Some days I get pissed, some days I get mad.
I wonder WHY THE FUCK am I letting myself down this way.
When was the first time I swear I'm going to move out ASAP?
Like what, 14? And this year I'm turning 21 already and my bank account hovers little more than 4k???? FML. Why am I doing this to myself?
It's either I'm neutral or I hate my existence in here.
The only time I'm welcomed is when I'm contributing, or I'm doing housework.
Nobody appreciates my presence.
No, they don't like it when I try to cheer things up. When I try to be involved. When I try to be concerned about them.
Well then that's it.
If you don't cherish me, I won't be a fucking eyesore to you, would I?
I'm not so thick-skinned or patient.
My patience is OUT. I'm OUT.
If you hate me, I'll make sure you will never see me.
And, one day, I'll make sure you will never ever fucking see me.

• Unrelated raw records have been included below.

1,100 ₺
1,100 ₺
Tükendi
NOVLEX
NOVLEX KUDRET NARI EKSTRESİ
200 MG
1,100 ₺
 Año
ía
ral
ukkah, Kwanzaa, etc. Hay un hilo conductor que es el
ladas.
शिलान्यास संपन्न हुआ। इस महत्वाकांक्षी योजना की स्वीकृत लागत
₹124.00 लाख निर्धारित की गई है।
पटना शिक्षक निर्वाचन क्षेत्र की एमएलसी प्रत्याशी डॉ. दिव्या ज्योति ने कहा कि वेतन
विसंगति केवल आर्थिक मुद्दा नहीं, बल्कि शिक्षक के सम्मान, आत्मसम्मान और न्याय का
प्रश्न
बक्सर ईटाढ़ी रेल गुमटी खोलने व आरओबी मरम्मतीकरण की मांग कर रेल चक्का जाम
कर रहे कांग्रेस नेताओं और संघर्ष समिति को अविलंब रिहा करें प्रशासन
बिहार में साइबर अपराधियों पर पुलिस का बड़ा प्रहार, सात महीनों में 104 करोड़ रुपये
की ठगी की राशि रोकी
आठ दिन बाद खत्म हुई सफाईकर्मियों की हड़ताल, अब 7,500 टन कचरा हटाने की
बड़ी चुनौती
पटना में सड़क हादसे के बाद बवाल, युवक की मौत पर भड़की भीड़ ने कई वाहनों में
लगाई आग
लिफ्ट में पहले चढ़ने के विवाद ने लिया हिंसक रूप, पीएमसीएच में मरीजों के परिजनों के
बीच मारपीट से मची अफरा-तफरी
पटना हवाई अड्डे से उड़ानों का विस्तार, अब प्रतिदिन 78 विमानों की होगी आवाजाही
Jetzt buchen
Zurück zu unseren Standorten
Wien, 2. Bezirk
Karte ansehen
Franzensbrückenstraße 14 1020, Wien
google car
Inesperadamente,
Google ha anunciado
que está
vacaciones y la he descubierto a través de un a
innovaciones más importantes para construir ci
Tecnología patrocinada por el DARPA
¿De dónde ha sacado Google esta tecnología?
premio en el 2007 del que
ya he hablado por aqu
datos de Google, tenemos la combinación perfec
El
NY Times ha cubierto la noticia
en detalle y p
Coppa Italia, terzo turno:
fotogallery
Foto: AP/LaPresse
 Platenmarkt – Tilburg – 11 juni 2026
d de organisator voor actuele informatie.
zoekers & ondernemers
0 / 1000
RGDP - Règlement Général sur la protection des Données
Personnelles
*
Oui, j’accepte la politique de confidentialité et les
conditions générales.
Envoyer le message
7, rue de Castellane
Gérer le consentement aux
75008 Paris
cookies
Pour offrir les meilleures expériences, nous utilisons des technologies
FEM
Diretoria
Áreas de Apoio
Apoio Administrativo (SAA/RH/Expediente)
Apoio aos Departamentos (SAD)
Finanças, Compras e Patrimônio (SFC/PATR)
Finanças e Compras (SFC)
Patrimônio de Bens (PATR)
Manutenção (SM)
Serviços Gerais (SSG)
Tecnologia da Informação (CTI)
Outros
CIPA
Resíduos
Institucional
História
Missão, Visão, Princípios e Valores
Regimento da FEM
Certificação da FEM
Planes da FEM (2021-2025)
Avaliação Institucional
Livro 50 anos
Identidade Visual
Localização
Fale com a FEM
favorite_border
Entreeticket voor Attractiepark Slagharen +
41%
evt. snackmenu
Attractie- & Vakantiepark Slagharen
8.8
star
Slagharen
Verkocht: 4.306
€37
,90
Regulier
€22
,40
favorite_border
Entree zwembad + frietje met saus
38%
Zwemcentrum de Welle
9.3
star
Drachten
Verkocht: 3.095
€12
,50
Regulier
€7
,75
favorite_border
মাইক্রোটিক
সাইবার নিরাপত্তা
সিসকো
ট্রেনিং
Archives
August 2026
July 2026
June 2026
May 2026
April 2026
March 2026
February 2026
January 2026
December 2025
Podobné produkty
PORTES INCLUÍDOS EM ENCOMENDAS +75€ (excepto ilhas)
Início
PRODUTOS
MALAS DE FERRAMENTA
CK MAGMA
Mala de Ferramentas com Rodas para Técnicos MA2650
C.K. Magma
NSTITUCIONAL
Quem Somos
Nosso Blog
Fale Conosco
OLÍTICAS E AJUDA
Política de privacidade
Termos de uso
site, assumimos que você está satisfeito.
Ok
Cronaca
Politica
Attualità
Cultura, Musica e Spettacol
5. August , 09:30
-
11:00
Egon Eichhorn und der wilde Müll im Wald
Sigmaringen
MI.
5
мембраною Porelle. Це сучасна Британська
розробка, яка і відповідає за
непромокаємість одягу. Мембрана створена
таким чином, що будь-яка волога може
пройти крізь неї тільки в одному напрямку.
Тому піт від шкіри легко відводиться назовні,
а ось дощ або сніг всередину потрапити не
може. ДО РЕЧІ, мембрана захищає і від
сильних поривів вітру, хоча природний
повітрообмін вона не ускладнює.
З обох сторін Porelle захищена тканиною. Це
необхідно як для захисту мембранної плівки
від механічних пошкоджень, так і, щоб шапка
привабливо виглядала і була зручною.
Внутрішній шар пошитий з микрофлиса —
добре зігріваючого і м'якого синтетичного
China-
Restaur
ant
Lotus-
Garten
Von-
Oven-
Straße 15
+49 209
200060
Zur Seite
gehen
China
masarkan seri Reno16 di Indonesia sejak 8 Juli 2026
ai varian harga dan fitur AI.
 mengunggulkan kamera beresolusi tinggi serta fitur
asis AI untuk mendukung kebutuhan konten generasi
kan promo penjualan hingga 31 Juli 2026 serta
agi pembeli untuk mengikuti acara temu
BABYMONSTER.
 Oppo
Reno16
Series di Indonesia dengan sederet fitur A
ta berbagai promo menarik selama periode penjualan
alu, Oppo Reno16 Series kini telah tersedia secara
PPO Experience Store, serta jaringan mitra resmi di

Not even when you want to.
Although I doubt you want to.
Guess what, you can't but admit that I'm the most independent and capable of you lot.
Sure, I don't hanker after rich guys. I don't fucking take the easy way out.
I prefer to rely on the substance in me.
I don't fucking build my self-worth on the size of the bank account of my husband.
That, you can't deny.
So what if your IQ is higher than mine (which is BY THE WAY, unproven)? Your EQ by any standard is lower. So is your independence, capability - compared to at my age or at present time, by any comparison means.
I don't flaunt it in your face, do I?
Fuck you, learn humility.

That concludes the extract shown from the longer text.